Sacred to the Mayas, and enjoyed at banquets by the Aztecs, the Guajolote (Melagris gallopavo) is our Thanksgiving turkey. It was domesticated in Mexico and the Américas before the arrival of the Spaniards. The name is from the nahuatl word, “huexólotl,” which translates as “big monster” (hueyi = big; xólot = monster), due to its size, plumage and “snood” that hangs from its beak and that engorges with blood and extends to hang down over the beak when the male is strutting.
The Mexicas (Native, indigenous Mexicans) related the bird to the God Tezcatlipoca and to the gods of the sun and of life. The bird is really important to our history, heritage and culinary culture. Oh, right–it’s delicious!
This recipe is for smoking the turkey, a practice that goes back thousands of years and reminds us that:
A) The habit of cooking and eating turkey predates us by centuries and
B) The bird came from Mexico and is native to this land, América.
I’ve placed a dot on the location of Coba, Mexico, near Cancún. This is where archeologists have found the earliest evidence of turkey remains. They are dated 100 BCE-100 CE. From there the turkey went north and populated North America, evidence of the vibrant trade and communication withiin the region pre-1400’s. By the time the Spaniards arrived in Mexico, we had domesticated turkeys not just in Mexico but also in what is now the US New Mexico and Texas. Thereafter the turkey, wild and domesticated, populated the whole of the US and some of Canada.

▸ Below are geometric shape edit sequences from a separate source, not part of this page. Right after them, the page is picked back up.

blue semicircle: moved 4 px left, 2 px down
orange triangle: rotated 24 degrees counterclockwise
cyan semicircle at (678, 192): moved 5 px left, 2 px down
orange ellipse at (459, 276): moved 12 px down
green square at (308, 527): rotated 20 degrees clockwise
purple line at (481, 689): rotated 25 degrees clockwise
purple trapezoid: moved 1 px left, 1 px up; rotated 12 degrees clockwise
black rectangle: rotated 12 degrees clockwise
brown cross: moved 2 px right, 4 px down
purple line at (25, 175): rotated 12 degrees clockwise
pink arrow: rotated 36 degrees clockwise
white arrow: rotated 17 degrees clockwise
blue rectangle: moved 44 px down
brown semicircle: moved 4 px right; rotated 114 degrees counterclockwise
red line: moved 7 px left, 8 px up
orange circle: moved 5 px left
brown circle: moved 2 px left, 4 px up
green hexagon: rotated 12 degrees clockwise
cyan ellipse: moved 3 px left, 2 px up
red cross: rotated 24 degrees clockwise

To prepare the turkey for smoking, this is what I used to make the
3 gallons warm water
1 lb salt
12 ounces light brown sugar
1 Tbs onion powder
1 Tbs garlic powder
Stir until the sugar and salt have completely dissolved then let the brine cool down completely.
1. I used a syringe to inject some of the brine into the meat. the total amount of brine should be 10% of the weight of the turkey. Here’s the math for a 15 lb turkey.
15 X 16 ounces = 240 ounces
240 ounces X .10 = 24 ounces of brine. (FYI: One fluid ounce of water weights exactly 1 ounce)
2. Using a plastic or stainless steel container, submerge the turkey in the brine and refrigerate for 3 days. The container was too heavy and large for my refrigerator so I partially filled a large ice chest with ice and a little water and set the container in it. Closing the ice chest, the temperature is maintained at a safe 37-39 degrees F
3. After the third day, remove the turkey from the brine, rinse it thouroughly with fresh water, pat dry and place in the fridge, uncovered, for 16 hours until a pellicle forms on the skin. This tacky glaze will help absorb smoke and keep in the moisture. I hate to say this but in the interest of efficiency, omit this step if you don’t have time to do this or if there’s no room in the fridge.
4. Smoke the turkey in Pecan wood at 185 F for about 6-8 hours until the internal temperature reaches 165 F.
Let me know how it turns out if you decide to smoke for Thanksgiving. ¡Feliz Día de Dar Gracias!